*** Opening of Exercise material ***
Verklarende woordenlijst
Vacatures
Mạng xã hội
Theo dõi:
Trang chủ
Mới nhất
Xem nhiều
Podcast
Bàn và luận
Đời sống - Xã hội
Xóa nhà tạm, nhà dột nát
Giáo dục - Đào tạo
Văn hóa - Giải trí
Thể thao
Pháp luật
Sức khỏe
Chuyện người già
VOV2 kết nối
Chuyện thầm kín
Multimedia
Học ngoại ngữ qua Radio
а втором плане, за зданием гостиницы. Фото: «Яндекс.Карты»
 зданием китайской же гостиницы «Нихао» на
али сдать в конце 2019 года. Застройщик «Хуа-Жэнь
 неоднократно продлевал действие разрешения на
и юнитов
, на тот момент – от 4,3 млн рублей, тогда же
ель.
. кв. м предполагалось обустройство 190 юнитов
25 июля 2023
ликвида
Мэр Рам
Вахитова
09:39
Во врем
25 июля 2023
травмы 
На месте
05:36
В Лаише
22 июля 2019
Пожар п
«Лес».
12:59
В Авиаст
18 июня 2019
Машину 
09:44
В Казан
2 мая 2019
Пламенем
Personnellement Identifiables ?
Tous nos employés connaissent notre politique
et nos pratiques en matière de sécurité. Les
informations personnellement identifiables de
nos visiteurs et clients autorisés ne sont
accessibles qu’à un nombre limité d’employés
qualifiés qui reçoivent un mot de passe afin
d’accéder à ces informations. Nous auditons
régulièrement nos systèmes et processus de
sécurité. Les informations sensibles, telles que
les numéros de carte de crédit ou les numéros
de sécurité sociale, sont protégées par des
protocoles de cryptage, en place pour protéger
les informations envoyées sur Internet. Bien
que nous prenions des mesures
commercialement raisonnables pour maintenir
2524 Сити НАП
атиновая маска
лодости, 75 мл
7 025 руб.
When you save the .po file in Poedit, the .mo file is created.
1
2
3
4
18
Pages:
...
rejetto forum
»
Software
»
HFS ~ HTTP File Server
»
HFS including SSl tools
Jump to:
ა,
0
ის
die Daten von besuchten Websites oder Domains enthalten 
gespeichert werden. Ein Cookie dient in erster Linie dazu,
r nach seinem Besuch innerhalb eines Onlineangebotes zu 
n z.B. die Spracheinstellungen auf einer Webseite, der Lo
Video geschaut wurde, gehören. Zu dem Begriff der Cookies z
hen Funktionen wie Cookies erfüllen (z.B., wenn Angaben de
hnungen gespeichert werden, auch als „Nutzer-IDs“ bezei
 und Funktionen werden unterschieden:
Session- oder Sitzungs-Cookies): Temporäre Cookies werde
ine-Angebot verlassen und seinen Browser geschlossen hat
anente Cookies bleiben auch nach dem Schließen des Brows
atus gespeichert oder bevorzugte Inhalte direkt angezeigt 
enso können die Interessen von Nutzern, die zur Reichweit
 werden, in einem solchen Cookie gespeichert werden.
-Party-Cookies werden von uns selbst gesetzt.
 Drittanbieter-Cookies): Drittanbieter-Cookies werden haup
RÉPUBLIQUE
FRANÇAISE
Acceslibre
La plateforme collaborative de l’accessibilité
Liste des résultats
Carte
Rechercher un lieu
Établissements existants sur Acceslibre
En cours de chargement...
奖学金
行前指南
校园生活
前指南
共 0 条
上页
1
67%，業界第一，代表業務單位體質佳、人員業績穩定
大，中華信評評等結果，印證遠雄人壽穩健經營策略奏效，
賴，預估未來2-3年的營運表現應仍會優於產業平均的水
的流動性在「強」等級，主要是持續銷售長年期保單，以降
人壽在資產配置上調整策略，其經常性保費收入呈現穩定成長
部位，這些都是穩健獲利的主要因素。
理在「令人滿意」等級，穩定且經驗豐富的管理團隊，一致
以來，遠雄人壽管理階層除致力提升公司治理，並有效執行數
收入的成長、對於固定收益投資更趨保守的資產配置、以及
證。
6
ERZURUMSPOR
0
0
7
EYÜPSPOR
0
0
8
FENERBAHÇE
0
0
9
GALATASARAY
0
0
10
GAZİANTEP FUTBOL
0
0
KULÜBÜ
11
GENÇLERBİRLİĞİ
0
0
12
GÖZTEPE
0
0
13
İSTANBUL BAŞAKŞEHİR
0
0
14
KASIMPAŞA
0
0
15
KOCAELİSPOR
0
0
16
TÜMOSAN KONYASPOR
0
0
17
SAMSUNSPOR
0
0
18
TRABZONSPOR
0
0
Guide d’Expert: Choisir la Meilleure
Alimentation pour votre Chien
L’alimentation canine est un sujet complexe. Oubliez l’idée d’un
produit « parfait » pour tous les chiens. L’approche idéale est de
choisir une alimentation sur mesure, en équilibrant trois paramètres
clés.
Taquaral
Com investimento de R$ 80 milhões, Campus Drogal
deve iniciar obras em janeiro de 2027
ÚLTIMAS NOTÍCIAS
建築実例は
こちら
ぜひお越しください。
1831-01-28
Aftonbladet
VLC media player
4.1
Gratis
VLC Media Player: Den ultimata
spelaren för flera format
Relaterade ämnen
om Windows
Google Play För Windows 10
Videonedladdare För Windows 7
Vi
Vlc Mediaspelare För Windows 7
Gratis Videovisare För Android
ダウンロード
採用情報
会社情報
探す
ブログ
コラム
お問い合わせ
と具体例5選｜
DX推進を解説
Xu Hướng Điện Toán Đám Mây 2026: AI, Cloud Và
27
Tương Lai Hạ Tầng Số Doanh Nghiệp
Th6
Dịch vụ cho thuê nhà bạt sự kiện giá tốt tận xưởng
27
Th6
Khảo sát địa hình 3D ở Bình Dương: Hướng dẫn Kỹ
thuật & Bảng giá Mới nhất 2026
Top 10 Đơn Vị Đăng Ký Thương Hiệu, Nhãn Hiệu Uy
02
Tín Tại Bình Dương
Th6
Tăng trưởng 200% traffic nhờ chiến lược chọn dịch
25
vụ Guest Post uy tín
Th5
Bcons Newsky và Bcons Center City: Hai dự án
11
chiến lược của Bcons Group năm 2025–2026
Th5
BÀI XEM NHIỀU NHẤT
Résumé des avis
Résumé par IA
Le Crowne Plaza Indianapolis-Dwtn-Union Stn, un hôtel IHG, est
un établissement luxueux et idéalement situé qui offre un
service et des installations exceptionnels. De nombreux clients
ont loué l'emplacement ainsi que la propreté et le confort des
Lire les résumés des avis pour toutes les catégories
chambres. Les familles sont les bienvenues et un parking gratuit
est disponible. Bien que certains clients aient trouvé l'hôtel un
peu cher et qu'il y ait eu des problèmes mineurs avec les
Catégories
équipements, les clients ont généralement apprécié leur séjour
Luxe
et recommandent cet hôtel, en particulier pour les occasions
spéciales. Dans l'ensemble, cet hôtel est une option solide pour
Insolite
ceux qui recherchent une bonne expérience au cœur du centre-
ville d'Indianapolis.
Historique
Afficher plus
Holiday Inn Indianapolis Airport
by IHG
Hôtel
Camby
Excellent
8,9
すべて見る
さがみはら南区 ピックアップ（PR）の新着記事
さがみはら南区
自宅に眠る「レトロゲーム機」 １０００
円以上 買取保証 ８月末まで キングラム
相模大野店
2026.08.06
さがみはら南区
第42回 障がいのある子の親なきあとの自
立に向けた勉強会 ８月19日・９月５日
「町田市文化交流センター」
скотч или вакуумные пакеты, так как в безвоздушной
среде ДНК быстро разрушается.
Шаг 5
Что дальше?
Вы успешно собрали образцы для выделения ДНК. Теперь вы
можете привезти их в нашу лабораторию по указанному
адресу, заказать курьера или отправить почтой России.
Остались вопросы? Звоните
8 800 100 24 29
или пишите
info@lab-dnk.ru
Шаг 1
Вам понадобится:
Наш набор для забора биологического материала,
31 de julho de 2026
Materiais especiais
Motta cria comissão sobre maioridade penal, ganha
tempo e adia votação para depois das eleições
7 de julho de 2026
*** Close of Exercise material ***
- **Problem description**
Quote the listing in full, please, keeping every line exact.

- **Answer box**
Verklarende woordenlijst
Vacatures
Mạng xã hội
Theo dõi:
Trang chủ
Mới nhất
Xem nhiều
Podcast
Bàn và luận
Đời sống - Xã hội
Xóa nhà tạm, nhà dột nát
Giáo dục - Đào tạo
Văn hóa - Giải trí
Thể thao
Pháp luật
Sức khỏe
Chuyện người già
VOV2 kết nối
Chuyện thầm kín
Multimedia
Học ngoại ngữ qua Radio
а втором плане, за зданием гостиницы. Фото: «Яндекс.Карты»
 зданием китайской же гостиницы «Нихао» на
али сдать в конце 2019 года. Застройщик «Хуа-Жэнь
 неоднократно продлевал действие разрешения на
и юнитов
, на тот момент – от 4,3 млн рублей, тогда же
ель.
. кв. м предполагалось обустройство 190 юнитов
25 июля 2023
ликвида
Мэр Рам
Вахитова
09:39
Во врем
25 июля 2023
травмы 
На месте
05:36
В Лаише
22 июля 2019
Пожар п
«Лес».
12:59
В Авиаст
18 июня 2019
Машину 
09:44
В Казан
2 мая 2019
Пламенем
Personnellement Identifiables ?
Tous nos employés connaissent notre politique
et nos pratiques en matière de sécurité. Les
informations personnellement identifiables de
nos visiteurs et clients autorisés ne sont
accessibles qu’à un nombre limité d’employés
qualifiés qui reçoivent un mot de passe afin
d’accéder à ces informations. Nous auditons
régulièrement nos systèmes et processus de
sécurité. Les informations sensibles, telles que
les numéros de carte de crédit ou les numéros
de sécurité sociale, sont protégées par des
protocoles de cryptage, en place pour protéger
les informations envoyées sur Internet. Bien
que nous prenions des mesures
commercialement raisonnables pour maintenir
2524 Сити НАП
атиновая маска
лодости, 75 мл
7 025 руб.
When you save the .po file in Poedit, the .mo file is created.
1
2
3
4
18
Pages:
...
rejetto forum
»
Software
»
HFS ~ HTTP File Server
»
HFS including SSl tools
Jump to:
ა,
0
ის
die Daten von besuchten Websites oder Domains enthalten 
gespeichert werden. Ein Cookie dient in erster Linie dazu,
r nach seinem Besuch innerhalb eines Onlineangebotes zu 
n z.B. die Spracheinstellungen auf einer Webseite, der Lo
Video geschaut wurde, gehören. Zu dem Begriff der Cookies z
hen Funktionen wie Cookies erfüllen (z.B., wenn Angaben de
hnungen gespeichert werden, auch als „Nutzer-IDs“ bezei
 und Funktionen werden unterschieden:
Session- oder Sitzungs-Cookies): Temporäre Cookies werde
ine-Angebot verlassen und seinen Browser geschlossen hat
anente Cookies bleiben auch nach dem Schließen des Brows
atus gespeichert oder bevorzugte Inhalte direkt angezeigt 
enso können die Interessen von Nutzern, die zur Reichweit
 werden, in einem solchen Cookie gespeichert werden.
-Party-Cookies werden von uns selbst gesetzt.
 Drittanbieter-Cookies): Drittanbieter-Cookies werden haup
RÉPUBLIQUE
FRANÇAISE
Acceslibre
La plateforme collaborative de l’accessibilité
Liste des résultats
Carte
Rechercher un lieu
Établissements existants sur Acceslibre
En cours de chargement...
奖学金
行前指南
校园生活
前指南
共 0 条
上页
1
67%，業界第一，代表業務單位體質佳、人員業績穩定
大，中華信評評等結果，印證遠雄人壽穩健經營策略奏效，
賴，預估未來2-3年的營運表現應仍會優於產業平均的水
的流動性在「強」等級，主要是持續銷售長年期保單，以降
人壽在資產配置上調整策略，其經常性保費收入呈現穩定成長
部位，這些都是穩健獲利的主要因素。
理在「令人滿意」等級，穩定且經驗豐富的管理團隊，一致
以來，遠雄人壽管理階層除致力提升公司治理，並有效執行數
收入的成長、對於固定收益投資更趨保守的資產配置、以及
證。
6
ERZURUMSPOR
0
0
7
EYÜPSPOR
0
0
8
FENERBAHÇE
0
0
9
GALATASARAY
0
0
10
GAZİANTEP FUTBOL
0
0
KULÜBÜ
11
GENÇLERBİRLİĞİ
0
0
12
GÖZTEPE
0
0
13
İSTANBUL BAŞAKŞEHİR
0
0
14
KASIMPAŞA
0
0
15
KOCAELİSPOR
0
0
16
TÜMOSAN KONYASPOR
0
0
17
SAMSUNSPOR
0
0
18
TRABZONSPOR
0
0
Guide d’Expert: Choisir la Meilleure
Alimentation pour votre Chien
L’alimentation canine est un sujet complexe. Oubliez l’idée d’un
produit « parfait » pour tous les chiens. L’approche idéale est de
choisir une alimentation sur mesure, en équilibrant trois paramètres
clés.
Taquaral
Com investimento de R$ 80 milhões, Campus Drogal
deve iniciar obras em janeiro de 2027
ÚLTIMAS NOTÍCIAS
建築実例は
こちら
ぜひお越しください。
1831-01-28
Aftonbladet
VLC media player
4.1
Gratis
VLC Media Player: Den ultimata
spelaren för flera format
Relaterade ämnen
om Windows
Google Play För Windows 10
Videonedladdare För Windows 7
Vi
Vlc Mediaspelare För Windows 7
Gratis Videovisare För Android
ダウンロード
採用情報
会社情報
探す
ブログ
コラム
お問い合わせ
と具体例5選｜
DX推進を解説
Xu Hướng Điện Toán Đám Mây 2026: AI, Cloud Và
27
Tương Lai Hạ Tầng Số Doanh Nghiệp
Th6
Dịch vụ cho thuê nhà bạt sự kiện giá tốt tận xưởng
27
Th6
Khảo sát địa hình 3D ở Bình Dương: Hướng dẫn Kỹ
thuật & Bảng giá Mới nhất 2026
Top 10 Đơn Vị Đăng Ký Thương Hiệu, Nhãn Hiệu Uy
02
Tín Tại Bình Dương
Th6
Tăng trưởng 200% traffic nhờ chiến lược chọn dịch
25
vụ Guest Post uy tín
Th5
Bcons Newsky và Bcons Center City: Hai dự án
11
chiến lược của Bcons Group năm 2025–2026
Th5
BÀI XEM NHIỀU NHẤT
Résumé des avis
Résumé par IA
Le Crowne Plaza Indianapolis-Dwtn-Union Stn, un hôtel IHG, est
un établissement luxueux et idéalement situé qui offre un
service et des installations exceptionnels. De nombreux clients
ont loué l'emplacement ainsi que la propreté et le confort des
Lire les résumés des avis pour toutes les catégories
chambres. Les familles sont les bienvenues et un parking gratuit
est disponible. Bien que certains clients aient trouvé l'hôtel un
peu cher et qu'il y ait eu des problèmes mineurs avec les
Catégories
équipements, les clients ont généralement apprécié leur séjour
Luxe
et recommandent cet hôtel, en particulier pour les occasions
spéciales. Dans l'ensemble, cet hôtel est une option solide pour
Insolite
ceux qui recherchent une bonne expérience au cœur du centre-
ville d'Indianapolis.
Historique
Afficher plus
Holiday Inn Indianapolis Airport
by IHG
Hôtel
Camby
Excellent
8,9
すべて見る
さがみはら南区 ピックアップ（PR）の新着記事
さがみはら南区
自宅に眠る「レトロゲーム機」 １０００
円以上 買取保証 ８月末まで キングラム
相模大野店
2026.08.06
さがみはら南区
第42回 障がいのある子の親なきあとの自
立に向けた勉強会 ８月19日・９月５日
「町田市文化交流センター」
скотч или вакуумные пакеты, так как в безвоздушной
среде ДНК быстро разрушается.
Шаг 5
Что дальше?
Вы успешно собрали образцы для выделения ДНК. Теперь вы
можете привезти их в нашу лабораторию по указанному
адресу, заказать курьера или отправить почтой России.
Остались вопросы? Звоните
8 800 100 24 29
или пишите
info@lab-dnk.ru
Шаг 1
Вам понадобится:
Наш набор для забора биологического материала,
31 de julho de 2026
Materiais especiais
Motta cria comissão sobre maioridade penal, ganha
tempo e adia votação para depois das eleições
7 de julho de 2026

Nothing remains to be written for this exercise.